_MATERIAL SUPPLIED_
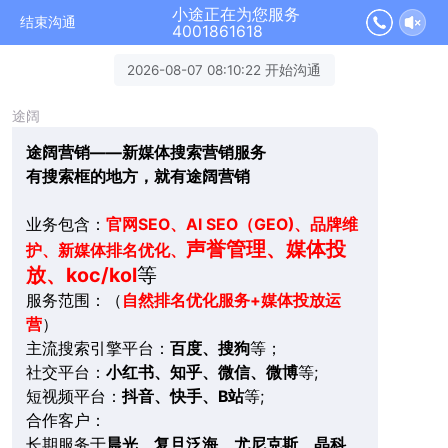
小途正在为您服务
结束沟通
4001861618
2026-08-07 08:10:22 开始沟通
途阔
途阔营销——新媒体搜索营销服务
有搜索框的地方，就有途阔营销
业务包含：
官网SEO、AI SEO（GEO)、品牌维
声誉管理、媒体投
护、新媒体排名优化、
放、koc/kol
等
服务范围：（
自然排名优化服务+媒体投放运
营
）
主流搜索引擎平台：
百度、搜狗
等；
社交平台：
小红书、知乎、微信、微博
等;
短视频平台：
抖音、快手、B站
等;
合作客户：
长期服务于
晨光、复旦泛海、尤尼克斯、晶科、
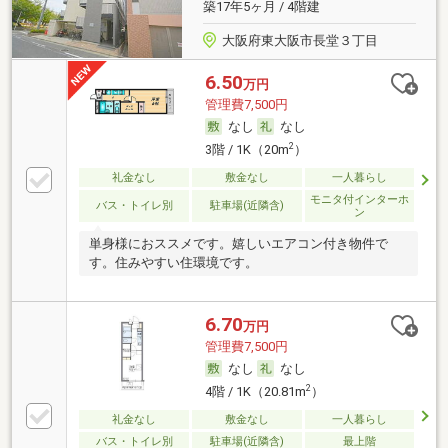
築17年5ヶ月 / 4階建
大阪府東大阪市長堂３丁目
6.50
万円
管理費7,500円
なし
なし
2
3階 / 1K（20m
）
礼金なし
敷金なし
一人暮らし
モニタ付インターホ
バス・トイレ別
駐車場(近隣含)
ン
単身様におススメです。嬉しいエアコン付き物件で
す。住みやすい住環境です。
6.70
万円
管理費7,500円
なし
なし
2
4階 / 1K（20.81m
）
礼金なし
敷金なし
一人暮らし
バス・トイレ別
駐車場(近隣含)
最上階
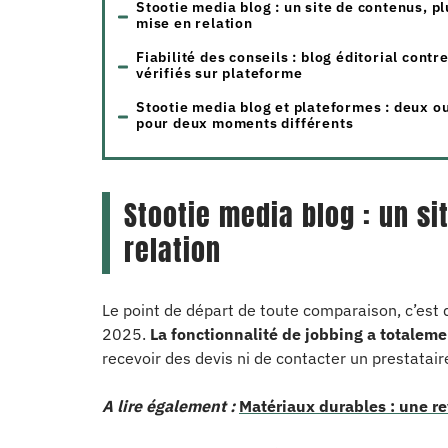
Stootie media blog : un site de contenus, pl
mise en relation
Fiabilité des conseils : blog éditorial contre
vérifiés sur plateforme
Stootie media blog et plateformes : deux ou
pour deux moments différents
Stootie media blog : un s
relation
Le point de départ de toute comparaison, c’es
2025.
La fonctionnalité de jobbing a totaleme
recevoir des devis ni de contacter un prestataire 
A lire également :
Matériaux durables : une r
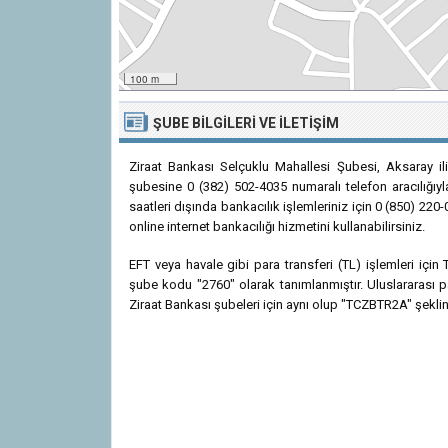
100 m
ŞUBE BILGILERI VE İLETIŞIM
Ziraat Bankası Selçuklu Mahallesi Şubesi, Aksaray il
şubesine 0 (382) 502-4035 numaralı telefon aracılığıyl
saatleri dışında bankacılık işlemleriniz için 0 (850) 22
online internet bankacılığı hizmetini kullanabilirsiniz.
EFT veya havale gibi para transferi (TL) işlemleri içi
şube kodu "2760" olarak tanımlanmıştır. Uluslararası p
Ziraat Bankası şubeleri için aynı olup "TCZBTR2A" şeklinde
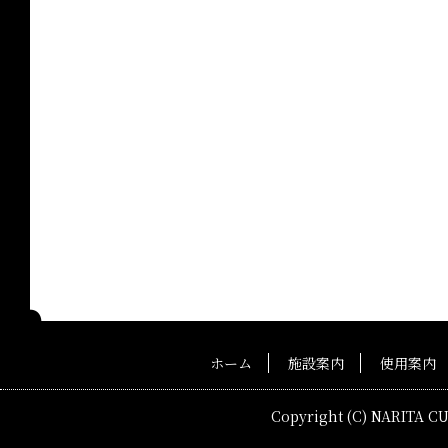
ホーム
施設案内
使用案内
Copyright (C) NARITA C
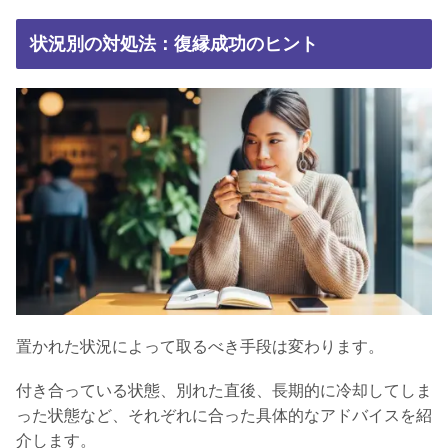
状況別の対処法：復縁成功のヒント
置かれた状況によって取るべき手段は変わります。
付き合っている状態、別れた直後、長期的に冷却してしま
った状態など、それぞれに合った具体的なアドバイスを紹
介します。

_WHAT YOU HAVE TO DO_
Every line of the material must be reproduced verbatim; the pictures are to be omitted.

_SOLUTION FOR THIS TASK_
小途正在为您服务
结束沟通
4001861618
2026-08-07 08:10:22 开始沟通
途阔
途阔营销——新媒体搜索营销服务
有搜索框的地方，就有途阔营销
业务包含：
官网SEO、AI SEO（GEO)、品牌维
声誉管理、媒体投
护、新媒体排名优化、
放、koc/kol
等
服务范围：（
自然排名优化服务+媒体投放运
营
）
主流搜索引擎平台：
百度、搜狗
等；
社交平台：
小红书、知乎、微信、微博
等;
短视频平台：
抖音、快手、B站
等;
合作客户：
长期服务于
晨光、复旦泛海、尤尼克斯、晶科、
築17年5ヶ月 / 4階建
大阪府東大阪市長堂３丁目
6.50
万円
管理費7,500円
なし
なし
2
3階 / 1K（20m
）
礼金なし
敷金なし
一人暮らし
モニタ付インターホ
バス・トイレ別
駐車場(近隣含)
ン
単身様におススメです。嬉しいエアコン付き物件で
す。住みやすい住環境です。
6.70
万円
管理費7,500円
なし
なし
2
4階 / 1K（20.81m
）
礼金なし
敷金なし
一人暮らし
バス・トイレ別
駐車場(近隣含)
最上階
Stootie media blog : un site de contenus, pl
mise en relation
Fiabilité des conseils : blog éditorial contre
vérifiés sur plateforme
Stootie media blog et plateformes : deux ou
pour deux moments différents
Stootie media blog : un s
relation
Le point de départ de toute comparaison, c’es
2025.
La fonctionnalité de jobbing a totaleme
recevoir des devis ni de contacter un prestataire 
A lire également :
Matériaux durables : une r
100 m
ŞUBE BILGILERI VE İLETIŞIM
Ziraat Bankası Selçuklu Mahallesi Şubesi, Aksaray il
şubesine 0 (382) 502-4035 numaralı telefon aracılığıyl
saatleri dışında bankacılık işlemleriniz için 0 (850) 22
online internet bankacılığı hizmetini kullanabilirsiniz.
EFT veya havale gibi para transferi (TL) işlemleri içi
şube kodu "2760" olarak tanımlanmıştır. Uluslararası p
Ziraat Bankası şubeleri için aynı olup "TCZBTR2A" şeklinde
ホーム
施設案内
使用案内
Copyright (C) NARITA C
状況別の対処法：復縁成功のヒント
置かれた状況によって取るべき手段は変わります。
付き合っている状態、別れた直後、長期的に冷却してしま
った状態など、それぞれに合った具体的なアドバイスを紹
介します。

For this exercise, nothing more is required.